This summer I had the opportunity to visit the NYC headquarters of Managed by Q, “The Operating System for Offices”, founded by my cousin Dan Teran. I sat in on a meeting where the major focus of the marketing team’s presentation was on creating content that would teach people how to better clean their offices. Why would a cleaning services company teach people how to not need their services? From a classical economics angle, where agents are vying for limited capital, this doesn’t make any sense. Yet it works - there are numerous examples of successful companies that spend significant resources teaching the world how to “compete” with them: RedHat, 37Signals, Managed by Q (to name a few). Enter the teaching economy.
From World After Capital:
Capital is no longer scarce but…attention now is. [T]his constitutes the third major shift in scarcity in the history of humanity. The first shift was from food to land when we went from the Forager Age to the Agrarian Age. The second was from land to capital when we went from the Agrarian Age to the Industrial Age.
While Wenger’s thesis around the attention economy is not particularly original (see Kevin Kelly,Yochai Benkler,Michael Nielsen,Seth Godin,Wiki), he offers a nice summary of the transition that has occurred and succinctly presents many of the issues at stake going forward. Kevin Kelly put it more bluntly:
The only factor becoming scarce in a world of abundance is human attention.

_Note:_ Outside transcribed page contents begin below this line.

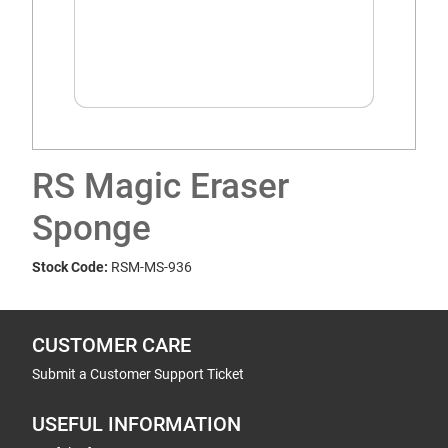
RS Magic Eraser
Sponge
Stock Code:
RSM-MS-936
CUSTOMER CARE
Submit a Customer Support Ticket
USEFUL INFORMATION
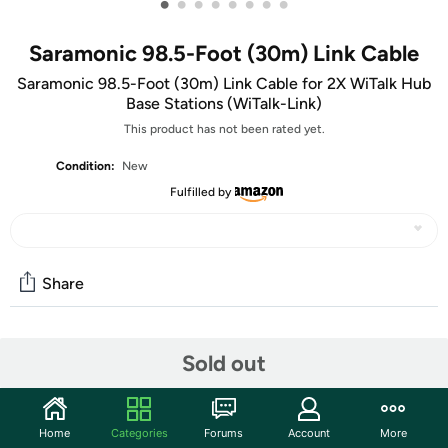
•
•
•
•
•
•
•
•
Saramonic 98.5-Foot (30m) Link Cable
Saramonic 98.5-Foot (30m) Link Cable for 2X WiTalk Hub
Base Stations (WiTalk-Link)
This product has not been rated yet.
Condition:
New
Fulfilled by
Share
Community
Sold out
Start the discussion
Features
Home
Categories
Forums
Account
More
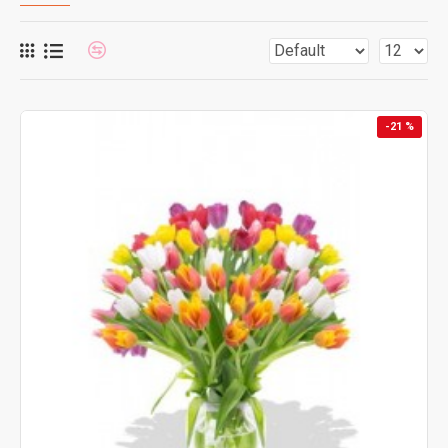
-21 %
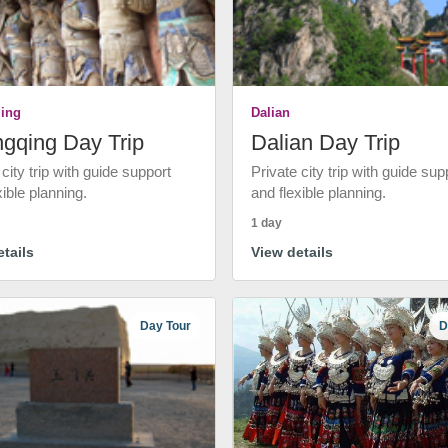
ing
Dalian
gqing Day Trip
Dalian Day Trip
 city trip with guide support
Private city trip with guide sup
xible planning.
and flexible planning.
1 day
tails
View details
Day Tour
D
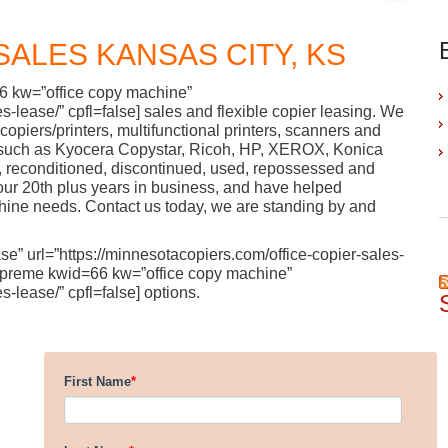
SALES KANSAS CITY, KS
66 kw=”office copy machine”
s-lease/” cpfl=false] sales and flexible copier leasing. We
al copiers/printers, multifunctional printers, scanners and
such as Kyocera Copystar, Ricoh, HP, XEROX, Konica
, reconditioned, discontinued, used, repossessed and
our 20th plus years in business, and have helped
chine needs. Contact us today, we are standing by and
se” url=”https://minnesotacopiers.com/office-copier-sales-
e [supreme kwid=66 kw=”office copy machine”
s-lease/” cpfl=false] options.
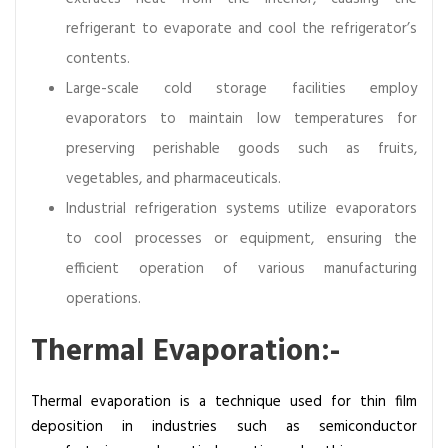
refrigerant to evaporate and cool the refrigerator’s
contents.
Large-scale cold storage facilities employ
evaporators to maintain low temperatures for
preserving perishable goods such as fruits,
vegetables, and pharmaceuticals.
Industrial refrigeration systems utilize evaporators
to cool processes or equipment, ensuring the
efficient operation of various manufacturing
operations.
Thermal Evaporation:-
Thermal evaporation is a technique used for thin film
deposition in industries such as semiconductor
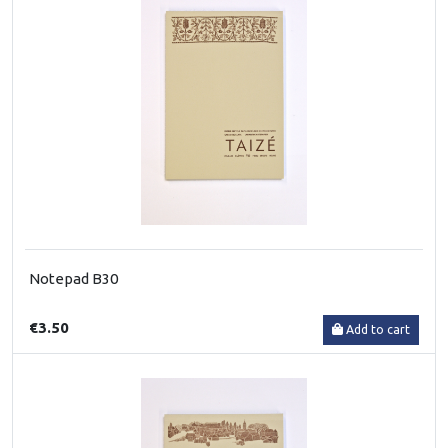
Notepad B30
€3.50
Add to cart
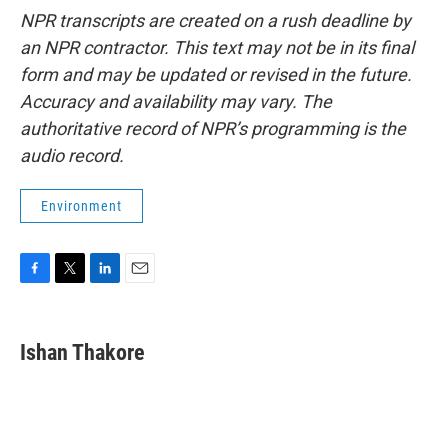
NPR transcripts are created on a rush deadline by
an NPR contractor. This text may not be in its final
form and may be updated or revised in the future.
Accuracy and availability may vary. The
authoritative record of NPR’s programming is the
audio record.
Environment
F
T
L
E
a
w
i
m
c
i
n
a
e
t
k
i
Ishan Thakore
b
t
e
l
o
e
d
o
r
I
k
n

Google is the harbinger of the shift to an attention-based economy. Google is an amazing educational tool, one could argue that every search result is teaching you something about the information on the internet. (You are also teaching their AI, but that’s for another post.) As the internet grew to influence a greater portion of the economy, the value of attention skyrocketed. The problem is that the attention economy is now saturated. Have we hit peak entertainment? Hulu and Netflix and Amazon Prime are scared - they’re just waking up to the fact that they have saturated the market.
Attention is nice, but what companies really want is engagement. Engagement = sustained attention. The current buzzword is “content marketing”. Create, curate, and share content that will get customers to engage with your brand. I would argue that we’re already at a point of diminishing returns with typical content marketing strategies. As it is currently practiced by most companies, content marketing is, simply put, lame. Most of the content “teaches” you some list of factoids, with the obvious conclusion that you should “learn” to buy their product. This is not education, it is manipulation. Your customers are too smart, they deserve more than this.
The teaching economy is necessarily a subset of the attention economy. (I would argue that you need someone’s attention to teach them something.) Other subsets include the fear economy (news), the fantasy/entertainment economy (Hollywood, porn), the FOMO/superego economy (social media). In the never-ending arms race to harvest your eyeballs, clearly the tactics that address our more primal instincts of sex, fear and hunger are amongst the most successful. The problem is that those markets have matured. They aren’t going away, but they are becoming increasingly saturated with content - it is really tough to get users to engage through these tactics without a very large budget, or at least a very large database of nude photos.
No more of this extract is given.